═══ EXTRACTED RECORDS ═══

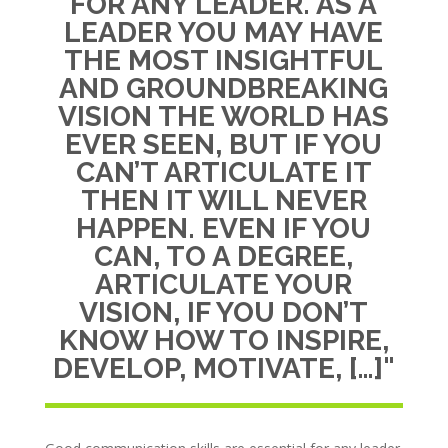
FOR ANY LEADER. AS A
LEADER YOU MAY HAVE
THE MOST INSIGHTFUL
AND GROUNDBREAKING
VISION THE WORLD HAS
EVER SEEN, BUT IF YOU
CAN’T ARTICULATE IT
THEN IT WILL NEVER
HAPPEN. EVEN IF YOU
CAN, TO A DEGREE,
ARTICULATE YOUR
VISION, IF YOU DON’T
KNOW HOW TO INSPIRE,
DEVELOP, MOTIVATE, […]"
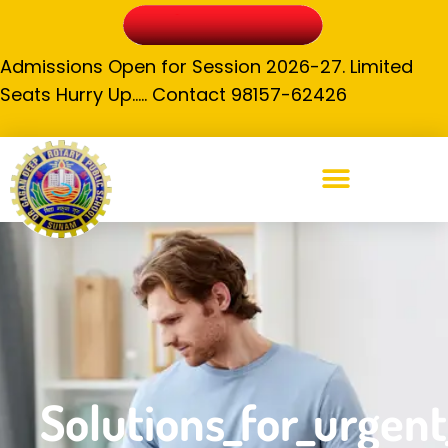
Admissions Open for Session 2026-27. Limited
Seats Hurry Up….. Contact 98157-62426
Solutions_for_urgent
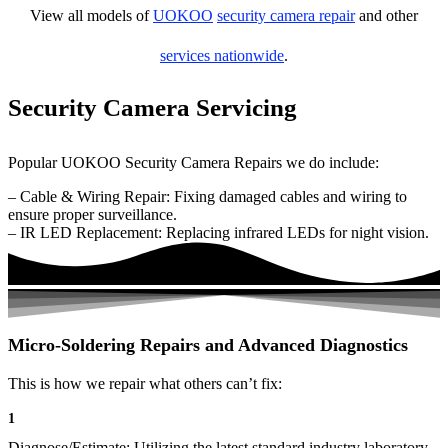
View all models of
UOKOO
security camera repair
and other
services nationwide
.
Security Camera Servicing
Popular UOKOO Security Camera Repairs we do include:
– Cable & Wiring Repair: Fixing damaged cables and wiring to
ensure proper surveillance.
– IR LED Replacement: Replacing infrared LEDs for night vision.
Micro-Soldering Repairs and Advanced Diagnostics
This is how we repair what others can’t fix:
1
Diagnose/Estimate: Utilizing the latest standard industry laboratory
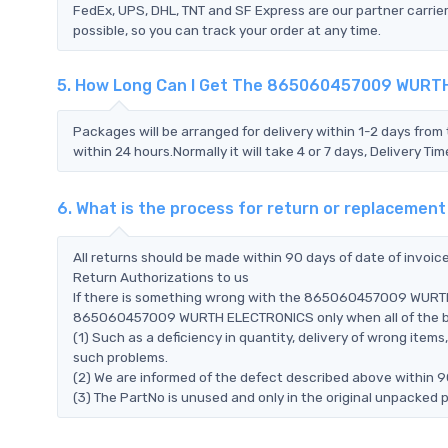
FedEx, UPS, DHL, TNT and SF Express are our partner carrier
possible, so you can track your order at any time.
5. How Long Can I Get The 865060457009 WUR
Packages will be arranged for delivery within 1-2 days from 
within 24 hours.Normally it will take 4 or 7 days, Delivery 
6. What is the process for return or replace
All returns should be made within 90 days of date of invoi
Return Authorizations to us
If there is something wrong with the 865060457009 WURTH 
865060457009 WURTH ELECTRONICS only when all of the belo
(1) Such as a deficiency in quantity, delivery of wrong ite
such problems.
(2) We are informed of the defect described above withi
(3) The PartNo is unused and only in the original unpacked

═══

→ AIM OF THE EXERCISE:
Among the entries above, the line containing "View all models of", the line containing "ensure proper surveillance.", and all lines between them are to be restated word for word; nothing else belongs in the reply.

→ ANSWER AREA:
View all models of
UOKOO
security camera repair
and other
services nationwide
.
Security Camera Servicing
Popular UOKOO Security Camera Repairs we do include:
– Cable & Wiring Repair: Fixing damaged cables and wiring to
ensure proper surveillance.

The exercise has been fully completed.